▶ What you need to do:
The line with "in Yläne in Finland with a paid account." marks where to begin. Please copy it and each line after it to the end of the records below, exactly.

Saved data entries
━━━━

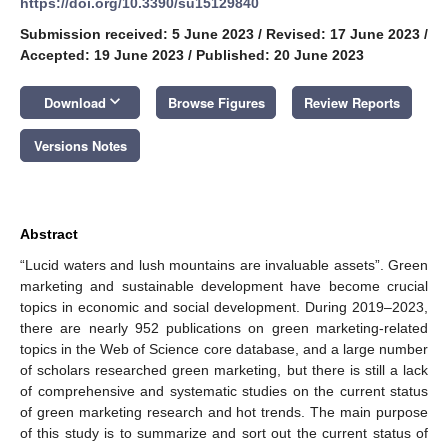
https://doi.org/10.3390/su15129840
Submission received: 5 June 2023
/
Revised: 17 June 2023
/
Accepted: 19 June 2023
/
Published: 20 June 2023
keyboard_arrow_down
Download
Browse Figures
Review Reports
Versions Notes
Abstract
“Lucid waters and lush mountains are invaluable assets”. Green
marketing and sustainable development have become crucial
topics in economic and social development. During 2019–2023,
there are nearly 952 publications on green marketing-related
topics in the Web of Science core database, and a large number
of scholars researched green marketing, but there is still a lack
of comprehensive and systematic studies on the current status
of green marketing research and hot trends. The main purpose
of this study is to summarize and sort out the current status of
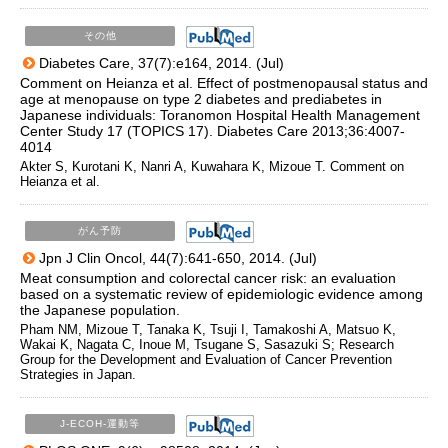
その他
Diabetes Care, 37(7):e164, 2014. (Jul)
Comment on Heianza et al. Effect of postmenopausal status and
age at menopause on type 2 diabetes and prediabetes in
Japanese individuals: Toranomon Hospital Health Management
Center Study 17 (TOPICS 17). Diabetes Care 2013;36:4007-
4014
Akter S, Kurotani K, Nanri A, Kuwahara K, Mizoue T. Comment on
Heianza et al.
がん予防
Jpn J Clin Oncol, 44(7):641-650, 2014. (Jul)
Meat consumption and colorectal cancer risk: an evaluation
based on a systematic review of epidemiologic evidence among
the Japanese population.
Pham NM, Mizoue T, Tanaka K, Tsuji I, Tamakoshi A, Matsuo K,
Wakai K, Nagata C, Inoue M, Tsugane S, Sasazuki S; Research
Group for the Development and Evaluation of Cancer Prevention
Strategies in Japan.
J-ECOH-運動等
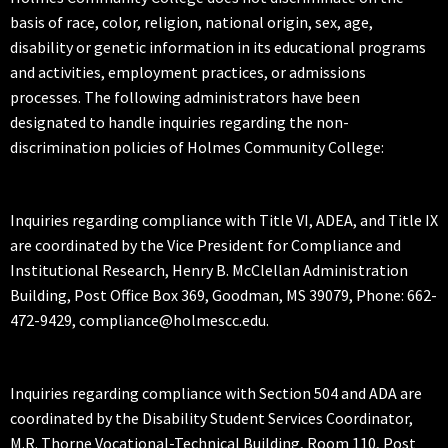
basis of race, color, religion, national origin, sex, age,
disability or genetic information in its educational programs
and activities, employment practices, or admissions
processes. The following administrators have been
designated to handle inquiries regarding the non-
discrimination policies of Holmes Community College:
Inquiries regarding compliance with Title VI, ADEA, and Title IX
are coordinated by the Vice President for Compliance and
Institutional Research, Henry B. McClellan Administration
Building, Post Office Box 369, Goodman, MS 39079, Phone: 662-
472-9429, compliance@holmescc.edu.
Inquiries regarding compliance with Section 504 and ADA are
coordinated by the Disability Student Services Coordinator,
M.R. Thorne Vocational-Technical Building, Room 110, Post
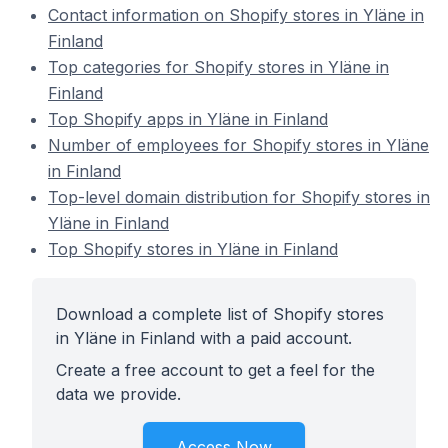
Contact information on Shopify stores in Yläne in
Finland
Top categories for Shopify stores in Yläne in
Finland
Top Shopify apps in Yläne in Finland
Number of employees for Shopify stores in Yläne
in Finland
Top-level domain distribution for Shopify stores in
Yläne in Finland
Top Shopify stores in Yläne in Finland
Download a complete list of Shopify stores
in Yläne in Finland with a paid account.
Create a free account to get a feel for the
data we provide.
Access Now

━━━━

▶ Completed exercise:
in Yläne in Finland with a paid account.
Create a free account to get a feel for the
data we provide.
Access Now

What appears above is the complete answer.